▶ **Description of the task**:
Where in the data below does the word "nous" appear? Copy every line that has it.

—————

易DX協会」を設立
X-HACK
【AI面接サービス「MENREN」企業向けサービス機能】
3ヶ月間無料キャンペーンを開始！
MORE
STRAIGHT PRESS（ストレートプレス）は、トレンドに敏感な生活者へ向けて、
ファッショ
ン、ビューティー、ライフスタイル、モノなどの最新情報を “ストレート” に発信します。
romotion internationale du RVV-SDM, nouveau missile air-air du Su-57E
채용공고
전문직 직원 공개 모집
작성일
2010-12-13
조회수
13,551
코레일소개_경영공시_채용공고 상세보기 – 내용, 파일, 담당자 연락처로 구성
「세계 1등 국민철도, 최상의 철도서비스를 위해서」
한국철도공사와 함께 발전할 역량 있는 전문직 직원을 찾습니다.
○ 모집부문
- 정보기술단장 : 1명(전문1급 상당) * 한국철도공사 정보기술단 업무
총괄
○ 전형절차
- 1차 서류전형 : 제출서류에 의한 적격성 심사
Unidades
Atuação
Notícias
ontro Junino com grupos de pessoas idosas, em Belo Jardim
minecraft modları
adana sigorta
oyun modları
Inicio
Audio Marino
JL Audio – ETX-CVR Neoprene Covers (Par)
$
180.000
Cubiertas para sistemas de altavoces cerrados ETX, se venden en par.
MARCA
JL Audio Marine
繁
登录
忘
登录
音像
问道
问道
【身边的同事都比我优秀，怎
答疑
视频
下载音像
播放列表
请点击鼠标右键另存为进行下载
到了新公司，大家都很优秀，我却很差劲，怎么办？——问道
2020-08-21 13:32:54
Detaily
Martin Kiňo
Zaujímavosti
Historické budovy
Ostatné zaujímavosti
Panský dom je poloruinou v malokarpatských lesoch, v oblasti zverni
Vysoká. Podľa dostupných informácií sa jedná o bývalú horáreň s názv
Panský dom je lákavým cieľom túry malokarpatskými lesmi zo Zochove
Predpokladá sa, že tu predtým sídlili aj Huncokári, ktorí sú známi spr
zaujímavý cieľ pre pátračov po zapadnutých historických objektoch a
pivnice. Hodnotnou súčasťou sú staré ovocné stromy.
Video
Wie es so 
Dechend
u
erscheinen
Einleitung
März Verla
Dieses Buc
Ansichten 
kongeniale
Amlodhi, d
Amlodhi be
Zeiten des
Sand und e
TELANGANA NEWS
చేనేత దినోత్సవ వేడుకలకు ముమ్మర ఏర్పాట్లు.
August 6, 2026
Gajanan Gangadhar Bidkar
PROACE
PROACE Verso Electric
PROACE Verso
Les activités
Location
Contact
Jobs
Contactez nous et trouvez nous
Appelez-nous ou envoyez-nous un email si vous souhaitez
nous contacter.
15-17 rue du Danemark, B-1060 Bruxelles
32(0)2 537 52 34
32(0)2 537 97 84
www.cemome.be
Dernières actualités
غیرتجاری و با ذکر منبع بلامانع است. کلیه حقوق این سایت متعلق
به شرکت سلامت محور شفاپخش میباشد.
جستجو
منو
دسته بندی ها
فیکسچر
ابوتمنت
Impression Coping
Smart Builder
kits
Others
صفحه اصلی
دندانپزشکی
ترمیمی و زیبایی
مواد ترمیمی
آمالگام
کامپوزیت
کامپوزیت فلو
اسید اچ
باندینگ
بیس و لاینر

—————

▶ **Response to the exercise**:
Contactez nous et trouvez nous
Appelez-nous ou envoyez-nous un email si vous souhaitez
nous contacter.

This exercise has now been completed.